Bord Gais reported that their energy price index had hit a record high last month. And after a series of punishing gas price increases, it was also reported that Irish households are paying more to heat their homes than they have ever done before. Certainly there's no doubt that gas and electricity prices are extremely high, but are they really the the highest they have ever been?
Turns out that household gas prices are not the highest they've ever been, and at bonkers.ie we were as surprised as anyone to find this out. Especially since gas prices have gone up by an enormous amount over the last few years.
We found out because we’ve managed to get our hands on some pretty interesting gas pricing information that Bord Gais probably thought was consigned to a dusty archive. In fact, we’ve managed to acquire gas prices going all the way back to 2003. And with these prices, we’ve been able to track how much Irish households have been paying to heat their homes during the last decade.
Over the last ten years, gas prices were actually at their highest in 2006 not 2013. Back then, Irish households were paying around €970 per year for natural gas - just a little more than the €961 you'd pay to Bord Gais today.
The huge 2006 gas bills happened because Bord Gais cranked through three substantial price increases between 2004 and 2006, at a time when people really weren't paying much attention to the price of anything. Customers who were used to paying around €520 suddenly found themselves paying €970 per year. An extraordinary 86% price jump that added a whopping €450 to the average bill.
But really, people didn’t suddenly find themselves spending a ton more money to heat their homes. Back then they probably didn’t even notice. In 2006, everyone was so busy riding the Celtic Tiger and spending like Elton John that something as trivial as gas price increases would hardly have even registered. If anyone did notice at all, they probably would have just shrugged and said sure what can you do…
And of course there wasn’t much that people could do. Bord Gais was the only show in town. If you wanted gas, you got it from them and that was it. And if they put up prices, there wasn’t much you could do about that either.
For something that makes up such a significant part of our household budgets and is a necessity in a climate like ours, it’s quite shocking to see how erratic gas pricing can be. Although most experts now agree that the days of cheap natural gas are now well and truly behind us.
This chart tracks what we’ve been paying for piped natural gas between 2003 and 2013. We’ve based it on average household gas consumption of 13,800 kWh and included VAT and standing charges, but for comparison purposes, we haven’t included Carbon Tax as that’s relatively recent and wasn’t around in the noughties.
Standing charges €250 more expensive than today
In 2006, customers were paying an annual standing charge of €343. That’s the highest standing charge we’ve ever seen and would be completely unacceptable to the modern customer who now pays around €90 per year.
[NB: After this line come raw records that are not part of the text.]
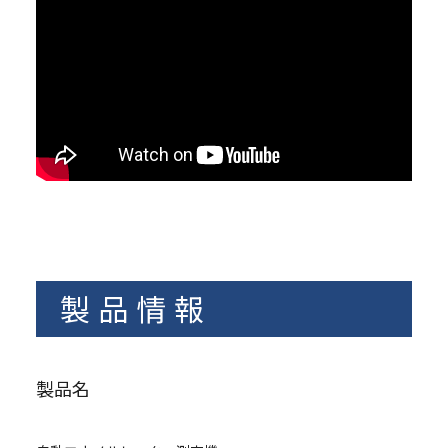
製品情報
製品名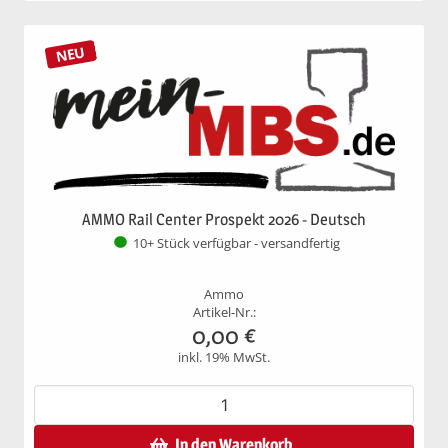
NEU
AMMO Rail Center Prospekt 2026 - Deutsch
10+ Stück verfügbar - versandfertig
Ammo
Artikel-Nr.:
0,00
€
inkl. 19% MwSt.
In den Warenkorb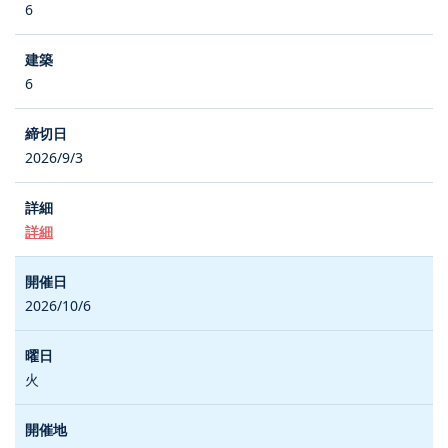
6
6
2026/9/3
詳細
2026/10/6
火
The lowest standing charge over the last decade was €56.75 in 2008. It makes you wonder how you can reduce standing charges by €286 per year and keep the revenue rolling in. Well, you have to compensate somehow, and Bord Gais did just that. Unit rates went up 37% in the same period which equated to an extra €230 – which made up most of that shortfall.
And then we’ve got unit rates. We’re currently paying 5.89 cent per unit, but the highest unit rate over the last 10 years was in 2009 when customers were paying 6.21 cent.
Gas prices up over 100% in ten years
And the cheapest year? That was ten years ago in 2003. Back then, customers were paying a measly €478 for a year's supply of gas. If prices had stayed in line with inflation they’d have gone up by just 22% over the last decade and customers would now be paying around €581 per year. But gas prices pay no attention to inflation, and are now at €961 per year. That’s an inflation busting increase of 101%.
For the purposes of this post, we have used the regulated Bord Gais Standard rate throughout. We have also included VAT throughout. We have not included any discount tariffs. We were unable to obtain some pricing data from the last ten years, so we have had to use best estimate in some of our calculations.